*** Block opens ***

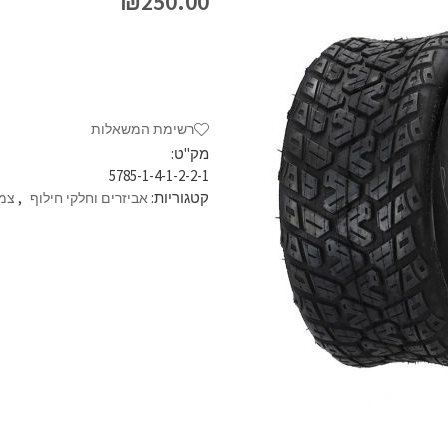
₪
250.00
רשימת המשאלות
מק"ט:
5785-1-4-1-2-2-1
קטגוריות:
,
אביזרים וחלקי חילוף
צמי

*** Block closes ***

• EXERCISE DESCRIPTION: What is needed here is an exact copy of every record, with the pictures left out.

• SOLUTION TO THE EXERCISE:
₪
250.00
רשימת המשאלות
מק"ט:
5785-1-4-1-2-2-1
קטגוריות:
,
אביזרים וחלקי חילוף
צמי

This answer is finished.